I love you, and I intend nothing wrong but since I couldn’t speak all of this to you, I am writing it.
Why is it that when one wants a room to breathe, some space to relax, and time to think, analyze and opine, one is not allowed that? Why is it that we are floundering in the deluge of facts, in the ‘dos and don’ts’, without being able to extract their essence, without being able to opine or comment on them? Why do we do things because we have to, not because we want to? Why have we turned so mechanical, so normative? Why do we fear our society so much? Why can’t we simply embrace what we like and shove off what we don’t? Why do we wait for other’s reaction? Why are our actions a barometer adjusted to beget optimal reactions!? Why are the ideas of ‘(life)partner’, ‘power’ and ‘pelf’ allowed to permeate in our lives deep enough to define us, enough to become the yardstick of our success?

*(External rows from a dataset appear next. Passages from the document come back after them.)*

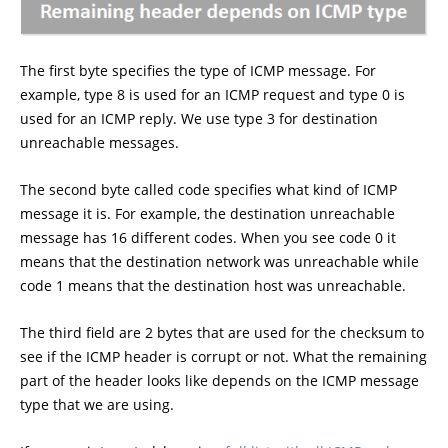
The first byte specifies the type of ICMP message. For
example, type 8 is used for an ICMP request and type 0 is
used for an ICMP reply. We use type 3 for destination
unreachable messages.
The second byte called code specifies what kind of ICMP
message it is. For example, the destination unreachable
message has 16 different codes. When you see code 0 it
means that the destination network was unreachable while
code 1 means that the destination host was unreachable.
The third field are 2 bytes that are used for the checksum to
see if the ICMP header is corrupt or not. What the remaining
part of the header looks like depends on the ICMP message
type that we are using.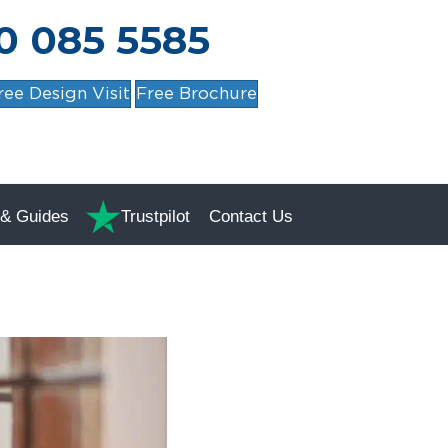
0 085 5585
ree Design Visit
Free Brochure
 & Guides
Trustpilot
Contact Us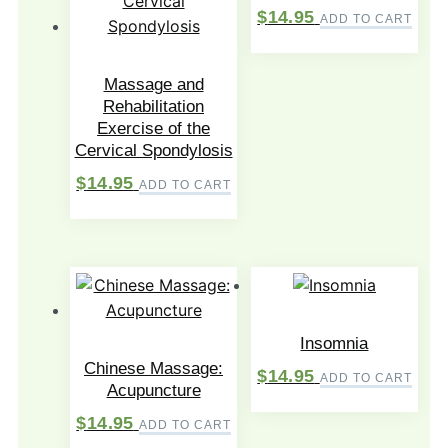
$
14.95
ADD TO CART
Massage and
Rehabilitation
Exercise of the
Cervical Spondylosis
$
14.95
ADD TO CART
Insomnia
Chinese Massage:
$
14.95
ADD TO CART
Acupuncture
$
14.95
ADD TO CART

I don’t say that I would live without a partner the whole of my life, or that I would regale in my penury or that I would love being prostrated every time. But I do maintain that an obsession with any one of the three simply tips off the scales of balance of my mind. More so, when that obsession dawns on people you don’t care about, and when that obsession dawns on them earlier than expected.
I heard you talking to these people the other day .Why is it that the moment you attain a certain age these very people start scouting for grooms for you? Have they given up all other work that they have ever had, that they are taking such penchant in settling you down? Why don’t these few good men (and women) realize then I don’t want to be butchered so soon (considering I cannot escape the butchery forever, but I need to grow older to collect some nerves to face the carnage). Please understand that I am still a little girl, who is not mature enough to handle a husband who wouldn’t get up on time,wouldn't be receptive and considerate, wouldn’t cook food for himself (forget about cooking for me), and wouldn’t take care of himself. I cannot do any of those things for self, how will I shoulder his burden! What will I do with him? More relevantly what will I do with 'us'? The meaningless 'us'! There will be an utter mess and an utter discord. The icing on the cake being, I wouldn't be able to attach any blame on him for our state of affairs. It's not his fault either,when it's not mine!

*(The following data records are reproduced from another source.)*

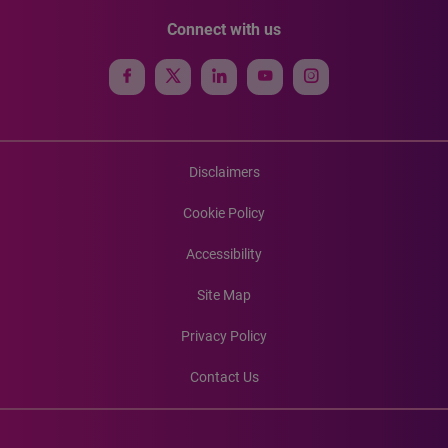
Connect with us
Disclaimers
Cookie Policy
Accessibility
Site Map
Privacy Policy
Contact Us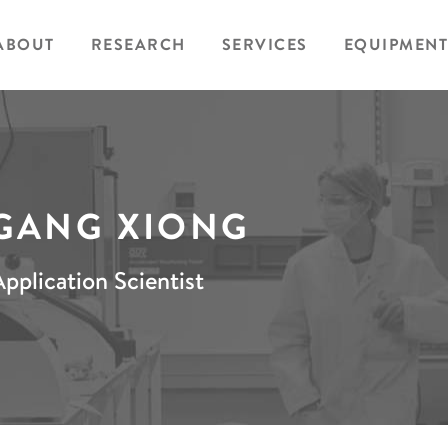
ABOUT
RESEARCH
SERVICES
EQUIPMENT
GANG XIONG
pplication Scientist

Getting married, simply put, scares me! There is some psychological dent that makes me apprehend entering into it. I love my freedom, I love my dignity and I love my self respect.They are synonymous to my existence.I cannot throw it outside the window all in one go.
And then there are some people who say that love is the most beautiful thing on earth; I have never been able to identify with this feeling. All the love that I have ever had has been your love, the feeling of some different love eludes me. I would be a fool sacrificing all this for a stranger, a total stranger! I am sorry dad, but I am not brave enough to make such sacrifices! (For now, at least)
I cannot put my freedom on the anvil for any damn douche on this planet. I am not an epitome of sacrifice, nor am I an embodiment of tolerance. I rebel when meted with injustice, I speak when suppressed; I am anything but an ideal Indian woman of any ideal Indian household. I am simply very antagonistic to what a ‘husband' would expect out of me, at least for now. I know this maybe impertinent and brazen , and maybe selfish too but then ,this is me( For now, at least). All I know is that I don't want to be unjust and unfair to anyone, because this is not what you have taught me!
And I have still not learnt the art of ‘counterattitudinal role playing’, enough to last the whole of my life.
I hope you will understand me, the way you always have; I hope you will understand that my reasons do not lie in ‘I won’t’ but ‘I can’t’.
PS: And don't listen to those aunties and uncles who are constantly trying to fill your ears :P. Bear with me for some more time, and I promise to grow up. Promise!